From Policy to Delivery The traditional empha­sis on policy develop­ment in the s enior ranks of government is being replaced w ith a focus on management and service delivery.

Most public servants are involved in delivering services to citizens, and yet, in most governments around the industrialised world, the senior ranks of the public service have been dominated by policy generalists with only a few having a commercial or financial background. Governments have tended to be driven by policy models rather than delivery models.

Politicians and public servants are now paying much greater attention to questions of implementation, and the structures, processes and capabilities necessary to strengthen the public sector's competence in delivery. There has been a growing recognition that many good ideas fail, not because the idea itself was wrong, but because the execution was flawed.

Transforming the senior civil service

Traditionally, the core public service was career-based, with civil servants re­cruited on the basis of examinations or academic credentials, and thereafter enjoying lifelong tenure. They were transferred between positions as needed, which required them to be generalists.

In recent years, a number of countries have shifted to position-based systems, where the focus is on finding the best candidate for the job in question, often by competitive recruitment amongst internal and external candidates. Anglo-American governments have tended to

adopt this approach more often, al­though Sweden, Switzerland and Hungary have also been leaders.

In many countries, chief executives and senior civil servants are now hired on term contracts, with performance-related pay. Organisational structures are determined and public servants are recruited, employed and promoted by the chief executive of the individual department or agency, rather than a central public service board. And in an attempt to avoid a fragmentation of the public service and encourage leadership development, a number of governments have established a 'senior executive service'.
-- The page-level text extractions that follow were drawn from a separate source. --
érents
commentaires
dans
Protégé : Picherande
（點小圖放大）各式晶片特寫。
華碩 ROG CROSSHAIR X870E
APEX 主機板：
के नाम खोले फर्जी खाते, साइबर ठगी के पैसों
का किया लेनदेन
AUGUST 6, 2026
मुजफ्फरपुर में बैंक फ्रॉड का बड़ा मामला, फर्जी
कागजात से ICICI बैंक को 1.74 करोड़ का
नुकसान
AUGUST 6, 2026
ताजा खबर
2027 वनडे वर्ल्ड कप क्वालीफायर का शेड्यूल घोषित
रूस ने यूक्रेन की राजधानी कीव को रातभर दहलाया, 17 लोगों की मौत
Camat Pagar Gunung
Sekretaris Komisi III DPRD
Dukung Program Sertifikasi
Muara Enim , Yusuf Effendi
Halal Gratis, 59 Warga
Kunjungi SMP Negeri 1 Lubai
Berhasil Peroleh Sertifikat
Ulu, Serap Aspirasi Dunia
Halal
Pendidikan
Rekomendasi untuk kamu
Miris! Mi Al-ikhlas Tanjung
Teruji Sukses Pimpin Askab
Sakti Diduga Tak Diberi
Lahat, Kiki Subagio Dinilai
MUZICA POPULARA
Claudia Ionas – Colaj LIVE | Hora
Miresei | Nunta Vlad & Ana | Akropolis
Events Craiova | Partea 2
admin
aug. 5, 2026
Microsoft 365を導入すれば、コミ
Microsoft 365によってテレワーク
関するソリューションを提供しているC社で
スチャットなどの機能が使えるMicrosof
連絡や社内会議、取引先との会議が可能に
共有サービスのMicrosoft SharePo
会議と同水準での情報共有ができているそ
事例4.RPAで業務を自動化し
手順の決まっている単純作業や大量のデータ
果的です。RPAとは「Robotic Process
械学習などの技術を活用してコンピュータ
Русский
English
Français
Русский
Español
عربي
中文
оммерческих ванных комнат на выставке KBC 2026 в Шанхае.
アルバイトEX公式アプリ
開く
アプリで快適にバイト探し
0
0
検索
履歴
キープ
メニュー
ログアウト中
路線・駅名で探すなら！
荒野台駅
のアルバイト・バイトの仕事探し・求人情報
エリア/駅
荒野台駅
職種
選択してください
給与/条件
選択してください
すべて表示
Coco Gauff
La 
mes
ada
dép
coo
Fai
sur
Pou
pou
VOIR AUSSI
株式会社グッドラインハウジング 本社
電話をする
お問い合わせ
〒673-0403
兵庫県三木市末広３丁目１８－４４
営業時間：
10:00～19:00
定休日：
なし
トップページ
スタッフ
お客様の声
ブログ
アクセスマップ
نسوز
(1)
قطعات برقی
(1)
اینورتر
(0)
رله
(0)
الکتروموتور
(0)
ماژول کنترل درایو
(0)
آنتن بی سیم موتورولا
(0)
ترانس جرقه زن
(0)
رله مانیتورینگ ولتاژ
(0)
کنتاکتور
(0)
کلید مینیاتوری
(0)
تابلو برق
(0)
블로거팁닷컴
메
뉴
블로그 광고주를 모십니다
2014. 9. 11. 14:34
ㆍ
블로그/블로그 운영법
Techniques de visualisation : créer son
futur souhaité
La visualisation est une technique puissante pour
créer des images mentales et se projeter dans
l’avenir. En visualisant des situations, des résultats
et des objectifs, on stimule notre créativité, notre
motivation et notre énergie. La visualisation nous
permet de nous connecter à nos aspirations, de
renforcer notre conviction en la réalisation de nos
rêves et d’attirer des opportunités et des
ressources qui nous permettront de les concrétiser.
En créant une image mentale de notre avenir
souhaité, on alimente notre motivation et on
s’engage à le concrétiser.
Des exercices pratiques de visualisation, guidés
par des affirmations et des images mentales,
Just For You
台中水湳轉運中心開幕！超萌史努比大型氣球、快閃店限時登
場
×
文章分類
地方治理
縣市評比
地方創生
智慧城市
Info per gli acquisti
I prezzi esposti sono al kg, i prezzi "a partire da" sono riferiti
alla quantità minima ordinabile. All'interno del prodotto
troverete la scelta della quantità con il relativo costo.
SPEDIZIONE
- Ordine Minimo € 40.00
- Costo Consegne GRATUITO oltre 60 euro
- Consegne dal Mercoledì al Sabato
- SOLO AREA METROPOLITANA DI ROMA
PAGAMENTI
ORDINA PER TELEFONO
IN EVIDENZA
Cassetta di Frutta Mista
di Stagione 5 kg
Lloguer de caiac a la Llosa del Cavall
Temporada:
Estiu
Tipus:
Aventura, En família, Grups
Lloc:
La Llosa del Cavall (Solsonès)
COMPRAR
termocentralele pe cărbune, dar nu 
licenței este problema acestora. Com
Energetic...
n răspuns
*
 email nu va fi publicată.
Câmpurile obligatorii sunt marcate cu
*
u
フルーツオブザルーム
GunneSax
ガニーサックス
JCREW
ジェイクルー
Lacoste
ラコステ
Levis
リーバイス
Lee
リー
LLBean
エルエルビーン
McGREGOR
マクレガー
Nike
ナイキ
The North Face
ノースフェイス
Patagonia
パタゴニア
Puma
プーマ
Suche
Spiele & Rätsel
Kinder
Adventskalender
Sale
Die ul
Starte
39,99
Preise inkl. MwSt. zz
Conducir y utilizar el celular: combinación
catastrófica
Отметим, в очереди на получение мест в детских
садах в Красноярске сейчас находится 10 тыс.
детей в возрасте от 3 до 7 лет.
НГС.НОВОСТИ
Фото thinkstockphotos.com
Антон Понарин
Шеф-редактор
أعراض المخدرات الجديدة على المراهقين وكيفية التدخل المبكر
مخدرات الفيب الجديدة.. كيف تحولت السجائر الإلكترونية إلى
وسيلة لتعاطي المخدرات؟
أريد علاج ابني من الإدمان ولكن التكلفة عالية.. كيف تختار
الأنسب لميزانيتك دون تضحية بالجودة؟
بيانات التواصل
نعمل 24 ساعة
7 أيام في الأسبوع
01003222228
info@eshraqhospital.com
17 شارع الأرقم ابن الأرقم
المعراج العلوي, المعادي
The US federal government was the first to introduce such a service, followed in the late 1990s and early 1990s by Australia and New Zealand, and later by the Netherlands and the UK. South Korea has a strong career-based tradition, but in 1999 the government introduced the Open Competitive Position System, with the objective of facilitating the transfer of skills from outside government. Ministries were to designate 20% of senior positions for open competition.

Even with a senior executive service, these countries have experienced difficulty in attracting significant num­bers of external applicants for senior positions, and governments have sought to involve the private sector in other ways.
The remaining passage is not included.